--- RECORDED INFORMATION ---

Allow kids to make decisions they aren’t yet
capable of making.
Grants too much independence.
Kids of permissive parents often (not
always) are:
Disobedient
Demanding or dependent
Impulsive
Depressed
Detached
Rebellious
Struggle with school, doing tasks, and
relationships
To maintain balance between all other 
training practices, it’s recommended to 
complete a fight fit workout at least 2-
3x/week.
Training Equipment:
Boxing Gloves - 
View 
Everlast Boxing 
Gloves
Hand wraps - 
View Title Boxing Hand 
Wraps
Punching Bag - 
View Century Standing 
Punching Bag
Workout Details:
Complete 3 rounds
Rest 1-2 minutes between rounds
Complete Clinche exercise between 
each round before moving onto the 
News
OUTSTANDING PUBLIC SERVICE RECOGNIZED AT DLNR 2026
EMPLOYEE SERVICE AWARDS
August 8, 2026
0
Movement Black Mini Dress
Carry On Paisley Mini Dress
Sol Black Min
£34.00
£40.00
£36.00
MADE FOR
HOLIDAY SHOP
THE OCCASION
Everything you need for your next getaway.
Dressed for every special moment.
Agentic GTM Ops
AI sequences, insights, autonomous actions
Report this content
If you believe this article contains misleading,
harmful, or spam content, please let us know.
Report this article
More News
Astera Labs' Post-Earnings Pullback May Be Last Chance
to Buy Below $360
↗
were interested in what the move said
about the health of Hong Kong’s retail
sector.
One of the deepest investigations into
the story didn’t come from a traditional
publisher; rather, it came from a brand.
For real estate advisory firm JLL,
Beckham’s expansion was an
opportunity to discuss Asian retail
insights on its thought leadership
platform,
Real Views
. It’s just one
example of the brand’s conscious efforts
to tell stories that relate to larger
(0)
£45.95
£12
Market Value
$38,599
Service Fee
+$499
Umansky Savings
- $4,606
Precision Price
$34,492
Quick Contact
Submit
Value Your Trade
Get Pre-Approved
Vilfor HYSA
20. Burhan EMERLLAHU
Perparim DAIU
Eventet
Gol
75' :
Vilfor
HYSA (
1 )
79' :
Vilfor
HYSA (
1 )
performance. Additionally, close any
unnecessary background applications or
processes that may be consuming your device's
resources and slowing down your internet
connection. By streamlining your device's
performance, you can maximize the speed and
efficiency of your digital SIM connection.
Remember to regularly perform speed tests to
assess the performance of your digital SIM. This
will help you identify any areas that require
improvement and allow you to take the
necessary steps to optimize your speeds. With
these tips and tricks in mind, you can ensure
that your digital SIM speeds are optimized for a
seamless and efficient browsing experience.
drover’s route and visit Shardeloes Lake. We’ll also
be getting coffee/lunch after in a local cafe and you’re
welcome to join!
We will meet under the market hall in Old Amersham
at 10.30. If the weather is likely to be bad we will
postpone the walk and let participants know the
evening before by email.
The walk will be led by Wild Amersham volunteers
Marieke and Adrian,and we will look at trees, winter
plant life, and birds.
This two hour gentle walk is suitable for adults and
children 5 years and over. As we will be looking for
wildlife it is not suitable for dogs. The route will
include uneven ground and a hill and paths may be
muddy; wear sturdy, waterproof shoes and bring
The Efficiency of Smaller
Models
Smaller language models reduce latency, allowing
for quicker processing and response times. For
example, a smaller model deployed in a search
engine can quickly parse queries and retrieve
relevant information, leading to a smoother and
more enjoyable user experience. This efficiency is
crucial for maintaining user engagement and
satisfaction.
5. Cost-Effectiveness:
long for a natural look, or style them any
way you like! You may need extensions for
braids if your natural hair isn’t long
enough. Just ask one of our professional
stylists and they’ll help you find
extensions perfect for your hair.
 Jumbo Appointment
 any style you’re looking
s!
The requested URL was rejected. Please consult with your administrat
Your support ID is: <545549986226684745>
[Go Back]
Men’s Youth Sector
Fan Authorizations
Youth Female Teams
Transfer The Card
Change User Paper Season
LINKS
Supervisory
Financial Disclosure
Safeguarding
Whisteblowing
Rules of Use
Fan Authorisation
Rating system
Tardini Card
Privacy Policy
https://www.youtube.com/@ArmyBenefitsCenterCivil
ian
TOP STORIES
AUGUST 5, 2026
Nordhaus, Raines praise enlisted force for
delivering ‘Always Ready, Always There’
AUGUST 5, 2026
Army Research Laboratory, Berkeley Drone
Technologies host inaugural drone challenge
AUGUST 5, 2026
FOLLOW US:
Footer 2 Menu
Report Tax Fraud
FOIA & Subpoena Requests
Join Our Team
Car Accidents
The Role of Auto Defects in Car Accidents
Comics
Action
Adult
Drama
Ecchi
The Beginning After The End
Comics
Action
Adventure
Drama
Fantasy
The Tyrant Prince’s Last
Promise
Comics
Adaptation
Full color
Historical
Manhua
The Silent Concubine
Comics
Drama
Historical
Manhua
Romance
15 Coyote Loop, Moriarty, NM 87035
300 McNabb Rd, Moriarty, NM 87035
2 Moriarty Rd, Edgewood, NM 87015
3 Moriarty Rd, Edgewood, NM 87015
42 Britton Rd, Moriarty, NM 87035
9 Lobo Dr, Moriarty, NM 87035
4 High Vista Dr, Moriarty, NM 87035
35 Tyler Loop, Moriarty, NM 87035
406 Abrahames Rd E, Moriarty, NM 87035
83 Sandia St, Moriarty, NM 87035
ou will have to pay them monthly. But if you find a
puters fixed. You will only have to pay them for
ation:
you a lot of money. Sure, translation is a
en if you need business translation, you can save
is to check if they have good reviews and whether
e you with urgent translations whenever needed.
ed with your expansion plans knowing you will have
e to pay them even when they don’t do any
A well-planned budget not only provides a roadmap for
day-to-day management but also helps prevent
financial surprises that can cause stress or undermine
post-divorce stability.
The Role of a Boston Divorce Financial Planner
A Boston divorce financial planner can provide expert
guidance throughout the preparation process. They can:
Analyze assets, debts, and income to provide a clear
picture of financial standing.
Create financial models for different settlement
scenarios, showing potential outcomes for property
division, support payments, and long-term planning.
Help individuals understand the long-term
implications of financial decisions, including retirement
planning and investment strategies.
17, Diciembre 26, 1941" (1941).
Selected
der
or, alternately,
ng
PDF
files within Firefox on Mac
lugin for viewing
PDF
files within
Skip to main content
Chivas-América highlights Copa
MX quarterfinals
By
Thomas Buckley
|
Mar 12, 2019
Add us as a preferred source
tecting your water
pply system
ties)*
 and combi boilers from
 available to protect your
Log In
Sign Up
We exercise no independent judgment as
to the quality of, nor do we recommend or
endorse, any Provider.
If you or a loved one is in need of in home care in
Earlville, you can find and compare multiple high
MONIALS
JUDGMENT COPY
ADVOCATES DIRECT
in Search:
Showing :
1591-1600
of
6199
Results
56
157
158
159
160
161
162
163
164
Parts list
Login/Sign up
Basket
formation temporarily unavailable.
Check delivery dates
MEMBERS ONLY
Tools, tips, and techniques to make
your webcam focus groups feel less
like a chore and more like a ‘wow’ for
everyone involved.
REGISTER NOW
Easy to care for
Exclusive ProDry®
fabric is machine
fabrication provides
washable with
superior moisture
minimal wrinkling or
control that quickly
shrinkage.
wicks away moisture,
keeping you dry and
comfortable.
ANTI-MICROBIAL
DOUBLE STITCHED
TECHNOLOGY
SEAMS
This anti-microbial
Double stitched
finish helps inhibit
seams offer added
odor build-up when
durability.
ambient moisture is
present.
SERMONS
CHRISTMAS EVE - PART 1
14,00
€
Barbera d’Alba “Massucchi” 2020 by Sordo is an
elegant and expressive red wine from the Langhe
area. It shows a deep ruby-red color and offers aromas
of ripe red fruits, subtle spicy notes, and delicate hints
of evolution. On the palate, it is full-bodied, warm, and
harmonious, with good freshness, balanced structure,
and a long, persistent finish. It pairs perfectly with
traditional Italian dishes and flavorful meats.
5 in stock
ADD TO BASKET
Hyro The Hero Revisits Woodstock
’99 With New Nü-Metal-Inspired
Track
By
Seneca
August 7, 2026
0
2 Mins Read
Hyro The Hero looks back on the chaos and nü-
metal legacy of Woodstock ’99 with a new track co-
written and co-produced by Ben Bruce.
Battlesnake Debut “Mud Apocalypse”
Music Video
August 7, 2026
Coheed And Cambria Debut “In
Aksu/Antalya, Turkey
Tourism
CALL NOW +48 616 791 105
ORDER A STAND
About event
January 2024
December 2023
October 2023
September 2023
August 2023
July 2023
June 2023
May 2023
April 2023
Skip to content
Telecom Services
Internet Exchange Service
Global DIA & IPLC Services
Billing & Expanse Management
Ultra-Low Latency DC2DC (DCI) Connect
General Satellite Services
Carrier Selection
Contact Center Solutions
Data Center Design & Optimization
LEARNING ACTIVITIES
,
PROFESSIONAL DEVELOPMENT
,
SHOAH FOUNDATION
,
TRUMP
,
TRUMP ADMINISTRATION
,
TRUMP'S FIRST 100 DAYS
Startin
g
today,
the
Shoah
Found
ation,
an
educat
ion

--- WORK REQUEST ---
Copy each line of the records above that carries the word "device".

--- TASK OUTPUT ---
processes that may be consuming your device's
connection. By streamlining your device's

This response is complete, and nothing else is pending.